**MATERIALS PROVIDED**
▽
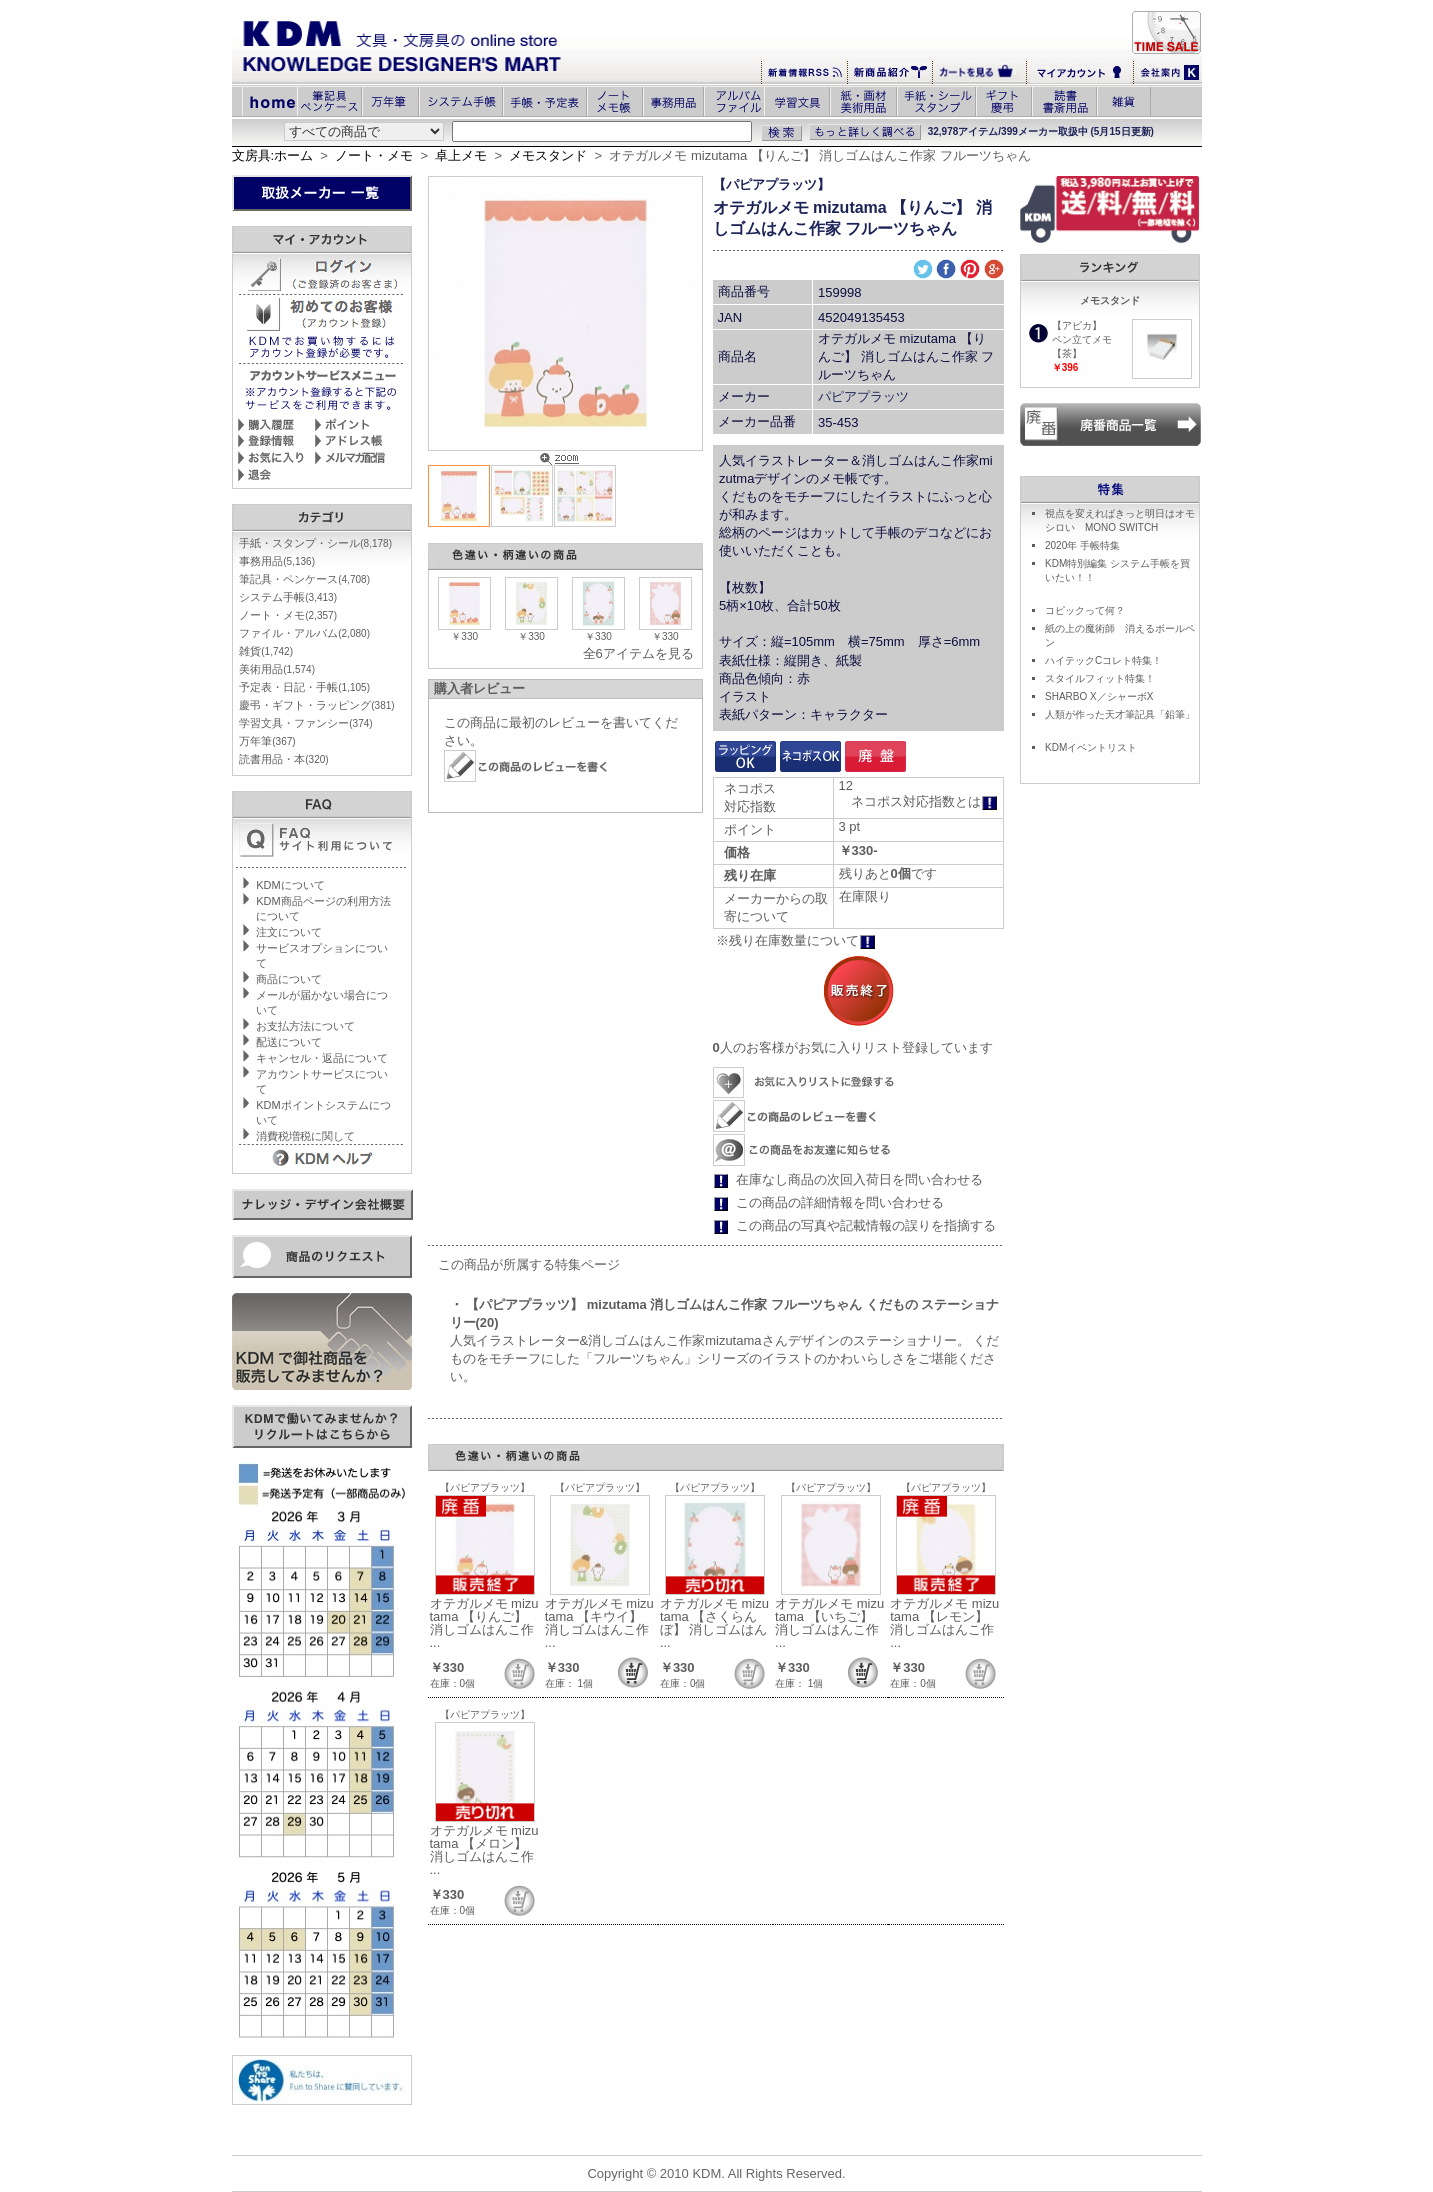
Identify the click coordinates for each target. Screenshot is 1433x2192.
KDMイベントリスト (1091, 747)
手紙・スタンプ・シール (315, 543)
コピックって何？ (1085, 610)
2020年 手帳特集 (1082, 545)
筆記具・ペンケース (304, 579)
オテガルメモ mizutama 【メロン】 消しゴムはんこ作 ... (484, 1850)
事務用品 (277, 561)
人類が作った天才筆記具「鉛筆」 (1120, 714)
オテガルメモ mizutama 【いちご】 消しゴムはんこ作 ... (829, 1623)
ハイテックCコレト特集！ (1103, 660)
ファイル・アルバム (304, 633)
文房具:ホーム (273, 155)
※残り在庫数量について (796, 940)
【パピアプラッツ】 (771, 184)
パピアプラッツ (863, 396)
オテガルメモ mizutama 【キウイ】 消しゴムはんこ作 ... (599, 1623)
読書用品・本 (283, 759)
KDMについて (290, 885)
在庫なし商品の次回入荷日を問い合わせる (859, 1179)
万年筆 (267, 741)
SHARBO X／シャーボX (1099, 696)
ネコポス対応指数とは (924, 801)
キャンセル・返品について (322, 1058)
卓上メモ (461, 155)
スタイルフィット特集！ (1100, 678)
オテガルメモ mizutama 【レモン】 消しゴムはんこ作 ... (944, 1623)
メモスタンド (548, 155)
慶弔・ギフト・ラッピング (316, 705)
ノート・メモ (374, 155)
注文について (289, 932)
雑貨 (266, 651)
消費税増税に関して (305, 1136)
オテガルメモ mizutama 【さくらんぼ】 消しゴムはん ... (714, 1623)
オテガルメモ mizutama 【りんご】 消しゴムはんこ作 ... (484, 1623)
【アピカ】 (1077, 325)
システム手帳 (288, 597)
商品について (289, 979)
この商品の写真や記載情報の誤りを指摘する (866, 1225)
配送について (289, 1042)
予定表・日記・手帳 (304, 687)
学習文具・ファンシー (305, 723)
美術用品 (277, 669)
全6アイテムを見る (638, 653)
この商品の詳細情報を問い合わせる (840, 1202)
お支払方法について (305, 1026)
△
**EXERCISE PROMPT**
Every line of the entries that includes "消しゴムはんこ作" must be copied into the answer.

**RESPONSE**
オテガルメモ mizutama 【メロン】 消しゴムはんこ作 ... (484, 1850)
オテガルメモ mizutama 【いちご】 消しゴムはんこ作 ... (829, 1623)
オテガルメモ mizutama 【キウイ】 消しゴムはんこ作 ... (599, 1623)
オテガルメモ mizutama 【レモン】 消しゴムはんこ作 ... (944, 1623)
オテガルメモ mizutama 【りんご】 消しゴムはんこ作 ... (484, 1623)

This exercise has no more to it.